§ **INPUT**:
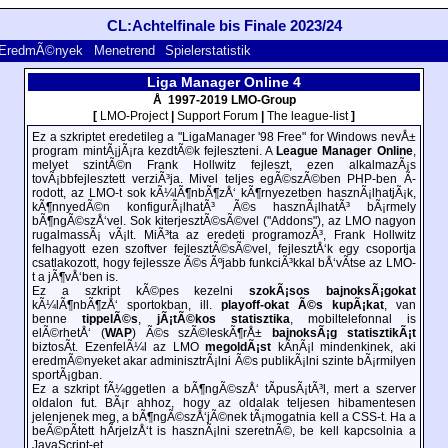
CL:Achtelfinale bis Finale 2023/24
EredmÃ©nyek
Menetrend
Spielerstatistik
Liga Manager Online 4
Å 1997-2019 LMO-Group
[
LMO-Project
|
Support Forum
|
The league-list
]
Ez a szkriptet eredetileg a "LigaManager '98 Free" for Windows nevÅ±
program mintÃ¡jÃ¡ra kezdtÃ©k fejleszteni. A
League Manager Online
,
melyet szintÃ©n Frank Hollwitz fejleszt, ezen alkalmazÃ¡s
tovÃ¡bbfejlesztett verziÃ³ja. Mivel teljes egÃ©szÃ©ben PHP-ben Ã­
rodott, az LMO-t sok kÃ¼lÃ¶nbÃ¶zÅ‘ kÃ¶rnyezetben hasznÃ¡lhatjÃ¡k,
kÃ¶nnyedÃ©n konfigurÃ¡lhatÃ³ Ã©s hasznÃ¡lhatÃ³ bÃ¡rmely
bÃ¶ngÃ©szÅ‘vel. Sok kiterjesztÃ©sÃ©vel ("Addons"), az LMO nagyon
rugalmassÃ¡ vÃ¡lt. MiÃ³ta az eredeti programozÃ³, Frank Hollwitz
felhagyott ezen szoftver fejlesztÃ©sÃ©vel, fejlesztÅ‘k egy csoportja
csatlakozott, hogy fejlessze Ã©s Ãºjabb funkciÃ³kkal bÅ‘vÃ­tse az LMO-
t a jÃ¶vÅ‘ben is.
Ez a szkript kÃ©pes kezelni
szokÃ¡sos bajnoksÃ¡gokat
kÃ¼lÃ¶nbÃ¶zÅ‘ sportokban, ill.
playoff-okat Ã©s kupÃ¡kat
, van
benne
tippelÃ©s
,
jÃ¡tÃ©kos statisztika
, mobiltelefonnal is
elÃ©rhetÅ‘ (
WAP
) Ã©s szÃ©leskÃ¶rÅ±
bajnoksÃ¡g statisztikÃ¡t
biztosÃ­t. EzenfelÃ¼l az LMO
megoldÃ¡st
kÃ­nÃ¡l mindenkinek, aki
eredmÃ©nyeket akar adminisztrÃ¡lni Ã©s publikÃ¡lni szinte bÃ¡rmilyen
sportÃ¡gban.
Ez a szkript fÃ¼ggetlen a bÃ¶ngÃ©szÅ‘ tÃ­pusÃ¡tÃ³l, mert a szerver
oldalon fut. BÃ¡r ahhoz, hogy az oldalak teljesen hibamentesen
jelenjenek meg, a bÃ¶ngÃ©szÅ‘jÃ©nek tÃ¡mogatnia kell a CSS-t. Ha a
beÃ©pÃ­tett hÃ­rjelzÅ‘t is hasznÃ¡lni szeretnÃ©, be kell kapcsolnia a
JavaScript-et.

§ **WORK TO COMPLETE**:
Copy all the material above exactly, but skip each image.

§ **OUTPUT BELOW**:
CL:Achtelfinale bis Finale 2023/24
EredmÃ©nyek
Menetrend
Spielerstatistik
Liga Manager Online 4
Å 1997-2019 LMO-Group
[
LMO-Project
|
Support Forum
|
The league-list
]
Ez a szkriptet eredetileg a "LigaManager '98 Free" for Windows nevÅ±
program mintÃ¡jÃ¡ra kezdtÃ©k fejleszteni. A
League Manager Online
,
melyet szintÃ©n Frank Hollwitz fejleszt, ezen alkalmazÃ¡s
tovÃ¡bbfejlesztett verziÃ³ja. Mivel teljes egÃ©szÃ©ben PHP-ben Ã­
rodott, az LMO-t sok kÃ¼lÃ¶nbÃ¶zÅ‘ kÃ¶rnyezetben hasznÃ¡lhatjÃ¡k,
kÃ¶nnyedÃ©n konfigurÃ¡lhatÃ³ Ã©s hasznÃ¡lhatÃ³ bÃ¡rmely
bÃ¶ngÃ©szÅ‘vel. Sok kiterjesztÃ©sÃ©vel ("Addons"), az LMO nagyon
rugalmassÃ¡ vÃ¡lt. MiÃ³ta az eredeti programozÃ³, Frank Hollwitz
felhagyott ezen szoftver fejlesztÃ©sÃ©vel, fejlesztÅ‘k egy csoportja
csatlakozott, hogy fejlessze Ã©s Ãºjabb funkciÃ³kkal bÅ‘vÃ­tse az LMO-
t a jÃ¶vÅ‘ben is.
Ez a szkript kÃ©pes kezelni
szokÃ¡sos bajnoksÃ¡gokat
kÃ¼lÃ¶nbÃ¶zÅ‘ sportokban, ill.
playoff-okat Ã©s kupÃ¡kat
, van
benne
tippelÃ©s
,
jÃ¡tÃ©kos statisztika
, mobiltelefonnal is
elÃ©rhetÅ‘ (
WAP
) Ã©s szÃ©leskÃ¶rÅ±
bajnoksÃ¡g statisztikÃ¡t
biztosÃ­t. EzenfelÃ¼l az LMO
megoldÃ¡st
kÃ­nÃ¡l mindenkinek, aki
eredmÃ©nyeket akar adminisztrÃ¡lni Ã©s publikÃ¡lni szinte bÃ¡rmilyen
sportÃ¡gban.
Ez a szkript fÃ¼ggetlen a bÃ¶ngÃ©szÅ‘ tÃ­pusÃ¡tÃ³l, mert a szerver
oldalon fut. BÃ¡r ahhoz, hogy az oldalak teljesen hibamentesen
jelenjenek meg, a bÃ¶ngÃ©szÅ‘jÃ©nek tÃ¡mogatnia kell a CSS-t. Ha a
beÃ©pÃ­tett hÃ­rjelzÅ‘t is hasznÃ¡lni szeretnÃ©, be kell kapcsolnia a
JavaScript-et.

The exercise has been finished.